Но чем точнее я попадала в цель, тем чаще он темнел лицом — ведь моя непостижимая проницательность, вкупе с сумасшедшим покровительством судьбы, могла легко обернуться против него самого.
Он не знал, что любовь делает меня слепой. И ему ничего не грозит.
Но однажды я категорически запретила ему играть с моей жизнью, раз и навсегда. Ведь я опять оказалась на волосок от гибели.
А случилось вот что.
Был день его Ангела, вечер мы провели с друзьями, а затем смылись вдвоем поболтаться в Сохо. Да, забыла сказать, дело было в Лондоне, в самый канун Рождества, а Сохо — самое замечательное местечко в Европе для развлечений. Вот уж где не соскучишься! Я оделась Арлекином: трико в разноцветных ромбах, на голове треуголка, на носу — красный шарик. Вспомнила, что я же клоунесса и принялась куролесить, с ходу влезая в сценки соховских клоунов, пела с ними песенки, пускала огонь изо рта и даже ходила по проволоке под аплодисменты публики и самого канатоходца.

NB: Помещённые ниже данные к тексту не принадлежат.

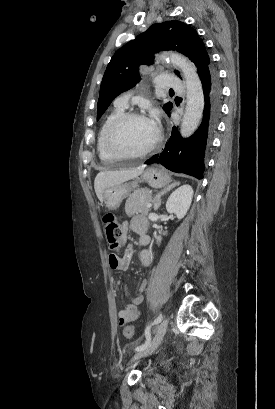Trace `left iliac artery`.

Оттянулась на славу.
Только под утро мы вернулись в квартирку на Коул-хен-корт; лондонец с ходу поймет, какие бабки надо иметь, чтобы жить в этом районе… Обычно мы сразу валимся в постель и спим как ангелочки до полудня, а тут вдруг Марс торжественно распахивает двери в гостиную, где я вижу накрытый на двоих дурной стол — дело рук нашего слуги Гримсби. Туши свет! И хотя я чертовски устала, не стоило обижать Марса в день его именин. Сделала вид, что счастлива. Взяла тарелочку и набрала, со стола себе понемножку всякой всячины, рыбки там, оливок… И тут только заметила, что мой Марс в жутком напряге. «Что с тобой, милый?» — «Ничего. Я люблю тебя больше жизни…» Слишком пышно сказано! Совсем не в его духе. И еще одна престранность, на столе куча всяких бутылок, а моего любимого «Батар-Монтраше» нет… мда, быстро ты скурвилась, акробатка Катя Куку. Беру бутылку и наливаю ему и себе. Марс перевел дух и выпил так, словно вино отравлено! И к столу сам не прикоснулся, пожевал одну маслинку и все. А устриц? А лобстера? А икорки? А анчоусов? А бутербродик по-русски: поверх красной икры намазывается икорка черная?
— Что с тобой Марс? Твои именины, а не мои. Словно ты боишься отравиться!
Он не отвечает, но вижу — его бьет нервная дрожь.
— Ты болен? — испуганно щупаю его лоб рукой: лоб холодный, как у покойника.
Ничего себе рождественский вечер! Жую через силу со своей тарелки, что жую, сама не понимаю, а Марс буквально глазами пожирает все, что я поддеваю вилкой. Или он голоден?
— Да что все это значит, Марс, черт возьми! — взорвалась я и запустила вилкой в угол.